== SUPPLIED INFORMATION ==
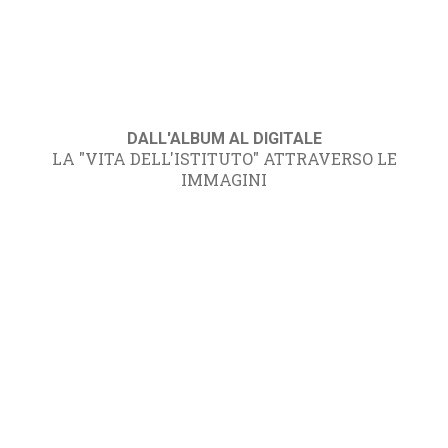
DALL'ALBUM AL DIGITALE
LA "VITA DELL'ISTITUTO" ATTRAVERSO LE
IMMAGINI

* * *

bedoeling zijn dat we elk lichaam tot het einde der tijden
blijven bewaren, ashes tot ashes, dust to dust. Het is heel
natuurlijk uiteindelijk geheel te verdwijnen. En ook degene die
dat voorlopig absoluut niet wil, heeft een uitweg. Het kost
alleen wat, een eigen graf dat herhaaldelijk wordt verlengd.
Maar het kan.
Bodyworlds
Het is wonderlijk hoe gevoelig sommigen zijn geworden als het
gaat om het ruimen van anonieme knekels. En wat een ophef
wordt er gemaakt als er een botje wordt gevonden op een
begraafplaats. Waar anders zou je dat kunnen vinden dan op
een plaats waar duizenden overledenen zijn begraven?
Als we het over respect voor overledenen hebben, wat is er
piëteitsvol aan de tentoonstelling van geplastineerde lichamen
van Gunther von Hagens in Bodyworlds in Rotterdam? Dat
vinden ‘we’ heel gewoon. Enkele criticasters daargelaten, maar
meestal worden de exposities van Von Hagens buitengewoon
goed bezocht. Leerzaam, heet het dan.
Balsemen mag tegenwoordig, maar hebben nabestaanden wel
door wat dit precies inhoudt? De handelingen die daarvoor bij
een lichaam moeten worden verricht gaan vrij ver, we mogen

==

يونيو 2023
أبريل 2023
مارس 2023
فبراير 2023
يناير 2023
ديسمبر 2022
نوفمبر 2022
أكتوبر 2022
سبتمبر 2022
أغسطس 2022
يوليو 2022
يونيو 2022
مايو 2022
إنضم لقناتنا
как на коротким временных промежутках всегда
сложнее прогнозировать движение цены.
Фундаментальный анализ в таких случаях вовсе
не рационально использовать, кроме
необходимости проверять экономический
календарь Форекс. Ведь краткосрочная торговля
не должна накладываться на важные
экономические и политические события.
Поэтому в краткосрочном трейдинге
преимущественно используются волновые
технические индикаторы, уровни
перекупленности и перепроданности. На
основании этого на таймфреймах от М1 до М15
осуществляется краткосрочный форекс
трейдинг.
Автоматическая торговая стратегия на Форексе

== DESCRIPTION OF THE TASK ==
Extract from the records above the lines from the one containing "перекупленности и перепроданности. На" to the one containing "Автоматическая торговая стратегия на Форексе", both lines included, exactly as they appear and with nothing else.

== SOLUTION TO THIS PROBLEM ==
перекупленности и перепроданности. На
основании этого на таймфреймах от М1 до М15
осуществляется краткосрочный форекс
трейдинг.
Автоматическая торговая стратегия на Форексе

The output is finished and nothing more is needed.